正7-6-3a『第七一顆明珠』第六段3a 原文私訳〔どうあろうが、すべてはいつもみな明珠なのである〕

  〔『正法眼蔵』原文〕   既是恁麼 キゼインモ は、尽十方界にてある一顆明珠なり。 しかあればすなはち、 転不転のおもてをかへゆくににたれども、すなはち明珠なり。 まさにたまはかくありけるとしる、すなはちこれ明珠なり。 明珠はかくのごとくきこゆる声色 ショウシキ あり。 既得恁麼 キトクインモ なるには、われは明珠にはあらじとたどらるゝは、 たまにはあらじとうたがはざるべきなり。 たどりうたがひ、取舎 シュシャ する作無作 サムサ も、たゞしばらく小量の 見 ケン なり、さらに小量に相似 ソウジ ならしむるのみなり。 〔『正法眼蔵』私訳〕 酒に酔いつぶれている (全身仏法になり一顆明珠になり切っている)とき に 珠を与える親友 (一顆明珠である自己) がいて、 親友 (一顆明珠である自己) には必ず珠を与えるのである。 (酔酒 スイシュ の時節にたまをあたふる親友あり、 親友にはかならずたまをあたふべし。) 珠を懸けられる時は、必ず酒に酔いつぶれている (全身仏法になり一顆明珠になり切っている) のである。 (たまをかけらるゝ時節、かならず酔酒するなり。) 既にこのようであることは、 十方のすべての世界である一個の明珠なのである。 (既是恁麼 キゼインモ は、尽十方界にてある一顆明珠なり。) そうであるから、転 (迷ったり) 不転 (悟ったり) と 表面を変るように見えても、中身は明珠なのである。 (しかあればすなはち、転不転のおもてをかへゆくににたれども、 すなはち明珠なり。

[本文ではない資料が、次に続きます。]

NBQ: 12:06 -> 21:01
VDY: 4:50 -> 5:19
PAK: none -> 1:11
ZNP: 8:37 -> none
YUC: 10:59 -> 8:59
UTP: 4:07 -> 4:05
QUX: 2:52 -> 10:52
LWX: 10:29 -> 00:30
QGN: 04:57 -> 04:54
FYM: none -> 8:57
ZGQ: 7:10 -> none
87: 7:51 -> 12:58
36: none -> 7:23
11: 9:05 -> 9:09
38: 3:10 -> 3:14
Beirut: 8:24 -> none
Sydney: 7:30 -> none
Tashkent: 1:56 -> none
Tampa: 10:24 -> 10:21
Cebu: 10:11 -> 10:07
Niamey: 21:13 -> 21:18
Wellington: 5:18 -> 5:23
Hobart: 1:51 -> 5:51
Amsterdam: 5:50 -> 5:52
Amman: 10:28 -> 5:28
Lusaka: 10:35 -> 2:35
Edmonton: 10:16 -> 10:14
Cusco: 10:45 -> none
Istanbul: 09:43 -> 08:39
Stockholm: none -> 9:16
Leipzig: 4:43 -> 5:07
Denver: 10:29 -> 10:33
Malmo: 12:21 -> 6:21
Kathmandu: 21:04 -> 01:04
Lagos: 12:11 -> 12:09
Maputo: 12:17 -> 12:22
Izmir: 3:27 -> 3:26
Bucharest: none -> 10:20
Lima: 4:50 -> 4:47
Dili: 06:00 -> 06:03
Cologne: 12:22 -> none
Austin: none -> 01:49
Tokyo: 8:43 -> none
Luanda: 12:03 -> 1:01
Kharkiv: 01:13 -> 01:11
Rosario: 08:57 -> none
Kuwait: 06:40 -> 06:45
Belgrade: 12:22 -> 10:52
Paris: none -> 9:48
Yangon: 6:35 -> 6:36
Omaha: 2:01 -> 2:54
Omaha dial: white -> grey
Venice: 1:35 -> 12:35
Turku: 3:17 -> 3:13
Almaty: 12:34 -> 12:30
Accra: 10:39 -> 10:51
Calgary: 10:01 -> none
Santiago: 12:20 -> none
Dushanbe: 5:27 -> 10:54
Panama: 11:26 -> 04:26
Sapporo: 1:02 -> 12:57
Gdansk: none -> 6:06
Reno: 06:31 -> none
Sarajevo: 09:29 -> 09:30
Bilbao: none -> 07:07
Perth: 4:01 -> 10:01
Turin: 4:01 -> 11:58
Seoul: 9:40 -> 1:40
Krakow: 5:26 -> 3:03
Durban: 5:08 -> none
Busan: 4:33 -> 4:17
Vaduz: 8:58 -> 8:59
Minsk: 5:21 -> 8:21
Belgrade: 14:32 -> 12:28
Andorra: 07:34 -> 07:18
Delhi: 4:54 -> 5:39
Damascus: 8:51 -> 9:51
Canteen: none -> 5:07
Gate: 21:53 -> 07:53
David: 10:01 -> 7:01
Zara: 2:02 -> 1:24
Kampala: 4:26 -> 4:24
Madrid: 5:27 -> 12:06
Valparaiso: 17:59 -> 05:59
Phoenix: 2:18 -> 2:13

) まさに珠はこうであると知る、すなわち これが明珠なのである。 (まさにたまはかくありけるとしる、すなはちこれ明珠なり。) 明珠にはこのように (迷っても悟ってもみな明珠だと) 知られるありさま (声色) があるのである。 (明珠はかくのごとくきこゆる声色 ショウシキ あり。) 既にこのようであるので、自分は明珠ではないと戸惑っても、 明珠ではないと疑ってはならない。 (既得恁麼 キトクインモ なるには、われは明珠にはあらじとたどらるゝは、 たまにはあらじとうたがはざるべきなり。) 戸惑い疑い、あれこれうろたえ回るありさまも、 ただしばらくの小さな考えである。 さらに言えば、明珠が小さな考えに見せかけているに過ぎないのである。 (たどりうたがひ、取舎 シュシャ する作無作 ...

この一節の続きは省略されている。